**AIM OF THE TASK**
Starting with the line containing "The image size is (1544, 1944)." and going on through the line containing "The image size is (726, 2576).", return the lines of the data below exactly, and only those.

[Records drawn from a dataset]
══════

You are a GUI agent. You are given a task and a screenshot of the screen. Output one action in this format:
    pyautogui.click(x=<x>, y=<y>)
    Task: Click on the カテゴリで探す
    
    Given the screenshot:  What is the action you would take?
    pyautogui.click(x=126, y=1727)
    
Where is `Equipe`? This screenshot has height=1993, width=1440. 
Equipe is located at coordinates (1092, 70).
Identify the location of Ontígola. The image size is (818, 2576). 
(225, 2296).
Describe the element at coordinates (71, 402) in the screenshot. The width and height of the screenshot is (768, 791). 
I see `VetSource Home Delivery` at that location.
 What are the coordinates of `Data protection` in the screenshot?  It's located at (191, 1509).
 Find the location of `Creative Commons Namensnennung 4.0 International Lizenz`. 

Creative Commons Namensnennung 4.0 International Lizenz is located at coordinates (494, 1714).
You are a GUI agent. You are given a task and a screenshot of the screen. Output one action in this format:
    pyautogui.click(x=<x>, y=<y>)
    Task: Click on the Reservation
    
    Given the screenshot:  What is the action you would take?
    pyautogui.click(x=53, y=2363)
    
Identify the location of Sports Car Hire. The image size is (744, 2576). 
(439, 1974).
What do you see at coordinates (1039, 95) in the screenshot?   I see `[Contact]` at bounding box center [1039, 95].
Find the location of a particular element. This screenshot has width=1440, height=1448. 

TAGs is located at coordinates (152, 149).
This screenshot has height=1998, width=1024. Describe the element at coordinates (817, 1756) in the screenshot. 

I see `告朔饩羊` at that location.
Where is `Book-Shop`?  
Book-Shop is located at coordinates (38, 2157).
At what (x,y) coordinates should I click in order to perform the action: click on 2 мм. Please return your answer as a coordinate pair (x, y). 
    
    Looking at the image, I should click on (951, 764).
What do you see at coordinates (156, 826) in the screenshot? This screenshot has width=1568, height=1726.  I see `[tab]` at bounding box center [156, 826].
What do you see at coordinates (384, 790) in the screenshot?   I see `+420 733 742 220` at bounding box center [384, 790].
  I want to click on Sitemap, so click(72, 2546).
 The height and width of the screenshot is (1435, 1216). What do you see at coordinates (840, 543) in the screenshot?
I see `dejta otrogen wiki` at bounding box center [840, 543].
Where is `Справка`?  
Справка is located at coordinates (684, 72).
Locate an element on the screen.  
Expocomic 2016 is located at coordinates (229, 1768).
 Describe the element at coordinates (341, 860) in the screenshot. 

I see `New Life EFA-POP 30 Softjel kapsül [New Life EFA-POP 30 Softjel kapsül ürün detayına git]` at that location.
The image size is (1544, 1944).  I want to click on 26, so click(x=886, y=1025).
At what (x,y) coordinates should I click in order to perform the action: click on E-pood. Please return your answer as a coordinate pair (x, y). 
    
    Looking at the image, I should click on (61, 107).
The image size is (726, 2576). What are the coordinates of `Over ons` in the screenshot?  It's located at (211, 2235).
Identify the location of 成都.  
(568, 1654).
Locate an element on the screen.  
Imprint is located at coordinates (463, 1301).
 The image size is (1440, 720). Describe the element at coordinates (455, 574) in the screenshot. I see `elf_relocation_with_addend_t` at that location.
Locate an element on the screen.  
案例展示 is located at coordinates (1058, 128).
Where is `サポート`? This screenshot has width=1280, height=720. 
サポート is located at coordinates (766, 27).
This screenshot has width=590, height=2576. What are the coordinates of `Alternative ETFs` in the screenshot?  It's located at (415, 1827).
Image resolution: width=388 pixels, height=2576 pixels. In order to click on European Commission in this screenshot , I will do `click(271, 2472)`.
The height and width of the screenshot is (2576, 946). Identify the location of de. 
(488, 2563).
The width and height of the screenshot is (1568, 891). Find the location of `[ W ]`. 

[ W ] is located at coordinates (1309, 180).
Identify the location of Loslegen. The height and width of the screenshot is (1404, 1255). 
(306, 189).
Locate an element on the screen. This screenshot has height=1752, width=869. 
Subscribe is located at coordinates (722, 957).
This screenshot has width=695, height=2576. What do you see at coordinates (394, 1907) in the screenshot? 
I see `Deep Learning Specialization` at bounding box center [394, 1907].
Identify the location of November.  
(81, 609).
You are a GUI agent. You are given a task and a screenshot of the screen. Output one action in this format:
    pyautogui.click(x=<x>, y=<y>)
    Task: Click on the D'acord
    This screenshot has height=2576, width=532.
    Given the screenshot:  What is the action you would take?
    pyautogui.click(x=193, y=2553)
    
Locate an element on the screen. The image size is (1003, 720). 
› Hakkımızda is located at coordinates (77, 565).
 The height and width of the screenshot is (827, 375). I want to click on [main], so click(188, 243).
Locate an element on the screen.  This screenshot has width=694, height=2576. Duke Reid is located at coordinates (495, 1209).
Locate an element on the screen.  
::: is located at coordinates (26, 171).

══════

**SOLVED EXERCISE**
The image size is (1544, 1944).  I want to click on 26, so click(x=886, y=1025).
At what (x,y) coordinates should I click in order to perform the action: click on E-pood. Please return your answer as a coordinate pair (x, y). 
    
    Looking at the image, I should click on (61, 107).
The image size is (726, 2576). What are the coordinates of `Over ons` in the screenshot?  It's located at (211, 2235).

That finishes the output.